Pessoas com uma dose extra de juízo, com válvulas mais ajustadas, que funcionam com mais fluência, menos ruído e mais durabilidade. Pessoas super responsáveis, ultra dedicadas, disciplinadas e excepcionalmente diferentes, que fazem da felicidade uma receita simples e acham complexo essa história de complicar o que não era pra ter complicação. Pessoas que, como disse uma vez Eça de Queiroz, fazem de sua “existência superiormente interessante, onde cada hora tem o seu encanto diferente, cada passo conduz a um êxtase, e a alma se cobre de um luxo radioso de sensações!” Pessoas que resistem por mais tempo ao cansaço, que são mais fortes quando se precisa de um ombro amigo, que levam mais a sério a expressão companheiro é companheiro. Pessoas com um ajuste mais afinado, um grau mais elevado de sensibilidade, uma dose mais sutil de ironia e uma sintonia fina com a gente.

Tem gente com parafuso a menos aos montes. E raros exemplares de pessoas com parafusos a mais. E, sinceramente, não conheço um exemplar sequer de alguém que tenha a quantidade exata de parafusos, afinal, como já concluímos, de perto ninguém é totalmente normal.
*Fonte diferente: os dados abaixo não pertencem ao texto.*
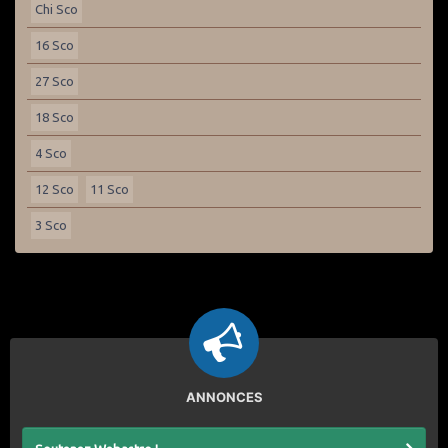
Chi Sco
16 Sco
27 Sco
18 Sco
4 Sco
12 Sco
11 Sco
3 Sco
ANNONCES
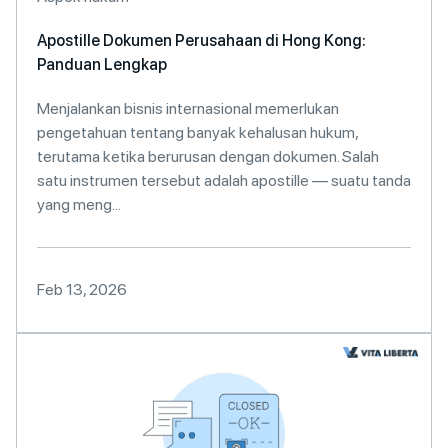
Apostille Dokumen Perusahaan di Hong Kong:
Panduan Lengkap
Menjalankan bisnis internasional memerlukan
pengetahuan tentang banyak kehalusan hukum,
terutama ketika berurusan dengan dokumen. Salah
satu instrumen tersebut adalah apostille — suatu tanda
yang meng...
Feb 13, 2026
Fato é que nessa toada de peças e consertos e ajustes e mecânicas, fiquei pensando que acharam em você o parafuso a mais – sempre desconfiei que ele existisse! Um pequeno parafuso que, afinal, regula essa feminilidade que transborda, essa braveza, essa vibração que sempre te marcaram e definiram. Benigno, muito embora ninguém queira um parafuso a mais, independente do nome que a ele se dê. Seu parafuso que veio te ensinar (e, de tabela, ensinar a quem te ama também, tipo eu), o que a gente teima em não querer entender: que o tempo das coisas não está em nossas mãos e que por mais que sejamos responsáveis, reguladas, parafusadas e funcionais, temos que aprender a lidar com a ansiedade e com o que um dia depois do outro consolida.

Aguardemos, pois. No momento, meu coração só vê, míope (pois não consegue ver muito bem o que está longe), só vislumbra que cada dia virá com uma dose extra de paciência, tolerância, expectativa. Além disso, estou bem certa de que cada dia trará também uma overdose de amor, de energias positivas. Além disso, trataremos este parafuso materializado com doses diárias (e  múltiplas), de carinho, de cuidado e de amizade, como, aliás, já fazemos há tantos anos...

Certo é que esta novidade meio chata que hoje nos invade, só chegou porque você está pronta para lidar com ela, porque você tem a marca de quem é mais, sempre mais, e mais que demais, é melhor.

Te amo muito, muito, muito, com todos os parafusos a mais, ou a menos, que você tem.

* Carta de uma amiga querida alguns meses atrás, diante da descoberta de um parafuso a mais, que depois se soube um pouco diferente - daí pequenas modificações. E o amor só cresce.